With that little history lesson out of the way and the band members properly introduced, it’s time to talk about what really matters in this review. Memoriam have been lurking around since last year and already have an EP entitled ‘The Hellfire Demos’ to their name, and this month we’ll be graced with their second endeavor, ‘The Hellfire Demos II’. By now you should already know that these guys play old-school death metal in the style of, well, Bolt Thrower (more than ok with that, if you ask me). As this EP only has two songs, I’ll keep this review relatively short, so here we go.
“Drone Strike” starts with a good fret lead and delivers a cadenced approach to the death metal genre. Karl Willets showcases his characteristic harsh pipes as good as always, while the kitchen-duo Healy/Whale maintains surgical precision in order to accompany the single – but very potent – guitar by Fairfax. The track has actually a sad and depressing atmosphere despite not being a ballad or the lyrics being melancholic. This makes the song very singular and enjoyable.
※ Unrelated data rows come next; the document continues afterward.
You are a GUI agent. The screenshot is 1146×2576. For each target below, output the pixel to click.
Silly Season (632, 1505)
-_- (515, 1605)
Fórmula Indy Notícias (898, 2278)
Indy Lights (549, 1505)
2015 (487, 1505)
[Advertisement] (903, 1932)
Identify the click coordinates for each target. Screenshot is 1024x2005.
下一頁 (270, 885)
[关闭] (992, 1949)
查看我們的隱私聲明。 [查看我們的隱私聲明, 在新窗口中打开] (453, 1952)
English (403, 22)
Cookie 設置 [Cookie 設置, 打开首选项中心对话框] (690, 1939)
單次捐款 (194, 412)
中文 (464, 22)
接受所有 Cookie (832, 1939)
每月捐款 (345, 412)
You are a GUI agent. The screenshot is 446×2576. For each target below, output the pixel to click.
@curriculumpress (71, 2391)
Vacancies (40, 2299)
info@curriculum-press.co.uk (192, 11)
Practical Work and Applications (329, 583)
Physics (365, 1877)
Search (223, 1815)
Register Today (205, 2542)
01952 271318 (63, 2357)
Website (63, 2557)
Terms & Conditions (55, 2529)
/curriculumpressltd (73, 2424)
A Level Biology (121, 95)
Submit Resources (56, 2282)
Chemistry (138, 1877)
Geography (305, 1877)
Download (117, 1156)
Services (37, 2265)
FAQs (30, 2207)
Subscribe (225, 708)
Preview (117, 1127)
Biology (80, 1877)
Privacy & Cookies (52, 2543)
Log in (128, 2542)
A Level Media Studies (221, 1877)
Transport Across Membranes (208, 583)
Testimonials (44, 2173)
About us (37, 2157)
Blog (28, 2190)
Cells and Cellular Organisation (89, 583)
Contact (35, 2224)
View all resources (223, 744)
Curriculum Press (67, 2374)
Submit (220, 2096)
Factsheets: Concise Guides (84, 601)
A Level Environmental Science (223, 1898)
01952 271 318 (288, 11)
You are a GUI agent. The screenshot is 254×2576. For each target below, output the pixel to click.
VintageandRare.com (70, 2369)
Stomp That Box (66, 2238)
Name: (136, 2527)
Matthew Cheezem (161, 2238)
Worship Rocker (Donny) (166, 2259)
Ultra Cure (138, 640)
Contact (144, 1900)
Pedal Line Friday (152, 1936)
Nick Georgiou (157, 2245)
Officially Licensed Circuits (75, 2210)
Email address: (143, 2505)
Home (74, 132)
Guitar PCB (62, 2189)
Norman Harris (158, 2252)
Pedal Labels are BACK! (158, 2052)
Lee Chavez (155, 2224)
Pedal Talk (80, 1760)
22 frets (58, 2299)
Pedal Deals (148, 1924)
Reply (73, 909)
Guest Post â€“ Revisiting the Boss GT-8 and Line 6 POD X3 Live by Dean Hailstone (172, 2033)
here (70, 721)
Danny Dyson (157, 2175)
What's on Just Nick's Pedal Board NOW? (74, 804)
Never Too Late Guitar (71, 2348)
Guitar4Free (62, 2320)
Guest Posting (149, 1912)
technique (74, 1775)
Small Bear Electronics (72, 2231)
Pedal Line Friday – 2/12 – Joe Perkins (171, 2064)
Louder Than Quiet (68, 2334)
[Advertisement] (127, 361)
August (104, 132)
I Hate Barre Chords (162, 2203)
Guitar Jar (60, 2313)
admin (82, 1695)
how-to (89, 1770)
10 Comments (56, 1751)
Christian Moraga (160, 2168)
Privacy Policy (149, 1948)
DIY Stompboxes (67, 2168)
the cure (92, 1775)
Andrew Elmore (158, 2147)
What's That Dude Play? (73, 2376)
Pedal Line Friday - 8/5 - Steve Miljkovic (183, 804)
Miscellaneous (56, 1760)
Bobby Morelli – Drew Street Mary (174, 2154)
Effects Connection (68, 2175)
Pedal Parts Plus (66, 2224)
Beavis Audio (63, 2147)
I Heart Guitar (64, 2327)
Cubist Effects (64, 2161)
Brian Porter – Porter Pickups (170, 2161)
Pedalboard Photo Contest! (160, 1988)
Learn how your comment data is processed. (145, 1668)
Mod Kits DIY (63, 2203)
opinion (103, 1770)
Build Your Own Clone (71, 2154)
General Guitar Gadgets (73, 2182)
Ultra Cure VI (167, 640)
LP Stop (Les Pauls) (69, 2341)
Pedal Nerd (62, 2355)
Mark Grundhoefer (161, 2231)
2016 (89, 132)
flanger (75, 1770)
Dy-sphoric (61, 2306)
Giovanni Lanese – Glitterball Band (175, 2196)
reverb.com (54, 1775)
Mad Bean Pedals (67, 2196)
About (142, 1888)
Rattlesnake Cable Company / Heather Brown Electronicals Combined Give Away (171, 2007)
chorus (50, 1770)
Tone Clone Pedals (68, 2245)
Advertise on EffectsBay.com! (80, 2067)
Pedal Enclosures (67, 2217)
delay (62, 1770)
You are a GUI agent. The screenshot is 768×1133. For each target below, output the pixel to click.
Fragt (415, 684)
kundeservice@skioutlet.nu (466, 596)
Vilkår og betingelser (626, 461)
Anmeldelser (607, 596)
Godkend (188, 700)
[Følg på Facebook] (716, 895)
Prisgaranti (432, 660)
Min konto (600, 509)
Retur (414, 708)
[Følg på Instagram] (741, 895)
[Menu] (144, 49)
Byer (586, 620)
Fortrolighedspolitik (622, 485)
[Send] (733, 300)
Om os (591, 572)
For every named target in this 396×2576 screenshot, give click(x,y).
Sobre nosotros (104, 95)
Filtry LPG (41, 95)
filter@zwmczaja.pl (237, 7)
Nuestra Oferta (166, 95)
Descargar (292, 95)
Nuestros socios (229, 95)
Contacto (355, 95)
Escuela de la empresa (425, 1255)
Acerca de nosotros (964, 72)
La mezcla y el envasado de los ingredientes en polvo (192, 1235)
“Surrounded (by Death)” has a similar pace but the band throw in some riffs and distorted bits in the mix. It is slightly faster than its predecessor and has more aggressiveness, especially in the mid portion of it when the dudes go bonkers and explode in a full-on death rampage, all while still maintaining the depressing element – this time allied to anger and fierceness.
‘The Hellfire Demos II’ strikes quick and swiftly. It’s a good taste of what is to come by Willets and company, the songs actually show emotion and have definitely some sort of personal meaning to these Brits. Although not as memorable as the honoree, the EP is decent and actually has no weak bits. Let’s wait to see how they fare in a full length album.